According to neuro.psychiatryonline.org, as many as 48% of patients with late-stage neuro-Lyme disease may develop hyperacusis, more commonly known as “tinnitus”.
Lyme disease patients can experience an extreme sensitivity to sound, also known as auditory hyperacusis. In some patients it is limited to louder sounds, but in the more severe cases “ordinary” sounds can be very debilitating. The impact can be felt throughout the body, and this condition can affect every aspect of daily living.
“Patients can experience heightened awareness and an inability to tolerate conversation, running water, page turning, the humming of electronic devices, other people’s breathing, etc. These normal everyday sounds become painful and unbearable, and as a result the individual’s ability to leave the home is greatly limited. Patients may also experience an increased startle response and an “electric shock” type feeling.
Sounds can also induce dizziness, and this is called Tullio’s phenomenon. According to Jenifer Nields, MD, “This peculiar short-circuiting of the inner ear’s auditory and vestibular functions is known as the Tullio phenomenon. This phenomenon has been deemed pathognomonic for syphilis, but, as it appears, can occur in Lyme disease as well , and thus provides one more example of the “new great imitator,” Lyme disease, imitating the old “great imitator,” syphilis.
Well now we have some good news!
“Breakthrough Medical Digest reports on a newly developed non-invasive procedure that allows medical practitioners to pinpoint the area in the brain causing the tinnitus:
“Until now, we had no way of pinpointing the specific location of tinnitus in the brain,” says study co-author Michael D. Seidman, M.D., F.A.C.S., director of the Division of Otologic/Neurotolgic Surgery in the Department of Otolaryngology-Head & Neck Surgery at Henry Ford Hospital.
This imaging technique, magnetoencephalography (MEG), can determine the site of perception of tinnitus in the brain, which could in turn allow physicians to target the area with electrical or chemical therapies to lessen symptoms, according to study results being presented Saturday, Oct. 3 at the American Academy of OtolaryngologyHead & Neck Surgery Foundation Annual Meeting & OTO EXPO.
“Since MEG can detect brain activity occurring at each instant in time, we are able to detect brain activity involved in the network or flow of information across the brain over a 10-minute time interval,” explains co-author Susan M. Bowyer, Ph.D. bioscientific senior researcher, Department of Neurology at Henry Ford Hospital. “Using MEG, we can actually see the areas in the brain that are generating the patient’s tinnitus, which allows us to target it and treat it.”

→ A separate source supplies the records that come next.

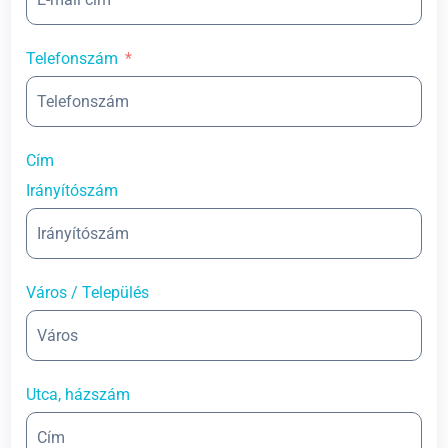
Telefonszám
Cím
Irányítószám
Város / Település
Utca, házszám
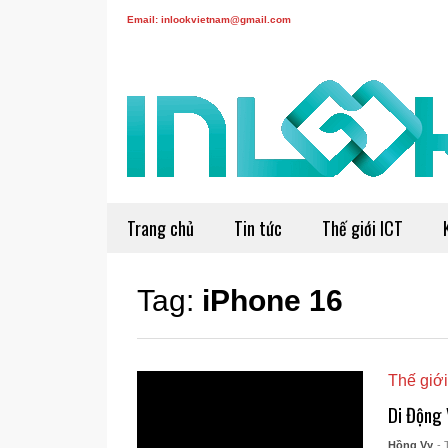
Email: inlookvietnam@gmail.com
Trang chủ
Tin tức
Thế giới ICT
Tag:
iPhone 16
Thế giới
Di Động 
Hồng Vy
- 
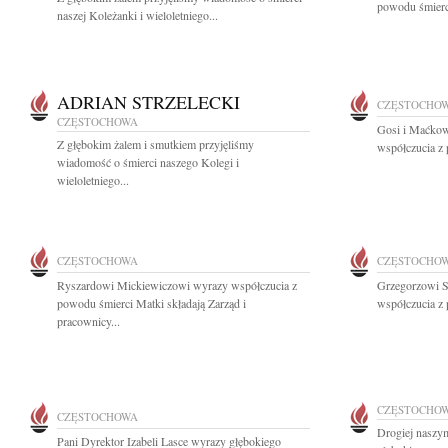
powodu śmierc
naszej Koleżanki i wieloletniego...
ADRIAN STRZELECKI
CZĘSTOCHO
CZĘSTOCHOWA
Gosi i Maćkow
Z głębokim żalem i smutkiem przyjęliśmy
współczucia z 
wiadomość o śmierci naszego Kolegi i
wieloletniego...
CZĘSTOCHOWA
CZĘSTOCHO
Ryszardowi Mickiewiczowi wyrazy współczucia z
Grzegorzowi 
powodu śmierci Matki składają Zarząd i
współczucia z 
pracownicy...
CZĘSTOCHO
CZĘSTOCHOWA
Drogiej naszy
Pani Dyrektor Izabeli Lasce wyrazy głębokiego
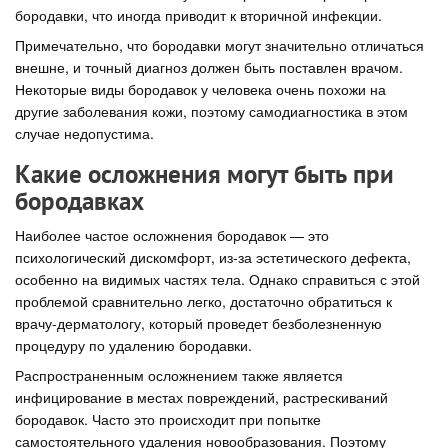
бородавки, что иногда приводит к вторичной инфекции.
Примечательно, что бородавки могут значительно отличаться
внешне, и точный диагноз должен быть поставлен врачом.
Некоторые виды бородавок у человека очень похожи на
другие заболевания кожи, поэтому самодиагностика в этом
случае недопустима.
Какие осложнения могут быть при
бородавках
Наиболее частое осложнения бородавок — это
психологический дискомфорт, из-за эстетического дефекта,
особенно на видимых частях тела. Однако справиться с этой
проблемой сравнительно легко, достаточно обратиться к
врачу-дерматологу, который проведет безболезненную
процедуру по удалению бородавки.
Распространенным осложнением также является
инфицирование в местах повреждений, растрескиваний
бородавок. Часто это происходит при попытке
самостоятельного удаления новообразования. Поэтому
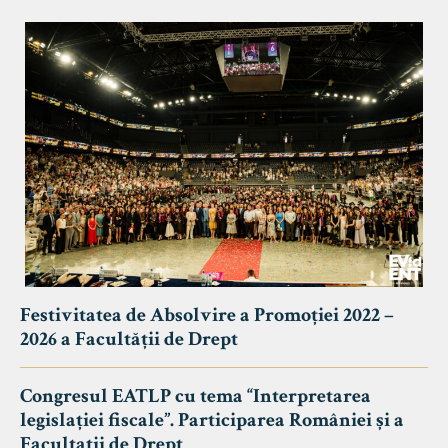
Festivitatea de Absolvire a Promoției 2022 –
2026 a Facultății de Drept
Congresul EATLP cu tema “Interpretarea
legislației fiscale”. Participarea României și a
Facultații de Drept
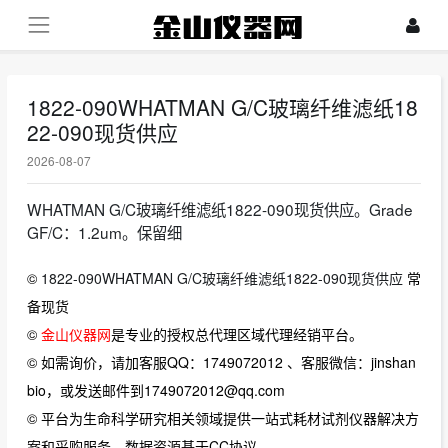
1822-090WHATMAN G/C玻璃纤维滤纸18
22-090现货供应
2026-08-07
WHATMAN G/C玻璃纤维滤纸1822-090现货供应。Grade
GF/C：1.2um。保留细
©
1822-090WHATMAN G/C玻璃纤维滤纸1822-090现货供应
常
备现货
©
金山仪器网
是专业的授权总代理区域代理经销平台。
© 如需询价，请加客服QQ：1749072012 、客服微信：jinshan
bio，或发送邮件到1749072012@qq.com
© 平台为生命科学研究相关领域提供一站式耗材试剂仪器解决方
案和采购服务，数据资源基于CC协议。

Imaging techniques currently used to study tinnitus in the brain PET and MRI provide a general location but are not successful at determining the specific site in the brain that is generating tinnitus symptoms.
MEG, by comparison, measures the very small magnetic fields generated by intracellular electrical currents in the neurons of the brain. Only 20 sites in the U.S., including Henry Ford, are equipped with a MEG scanner. MEG is presently used at these sites for pre-surgical brain mapping for patients undergoing surgery for brain tumor removal or Epilepsy treatment.
“With PET and MRI, most of the auditory cortex of the brain lights up with activity during imaging.
MEG, however, is a much more sophisticated machine and it can identify a specific tone or topic point, so only a small area in the brain lights up. It’s like having the lights on in only the city of Detroit, compared to having the lights on in the entire state of Michigan,” explains Dr. Seidman, director of the Otolaryngology Research Laboratory and co-director of the Tinnitus Center at Henry Ford.”
This news should give some of the 50 million sufferers of tinnitus hope for the very first time.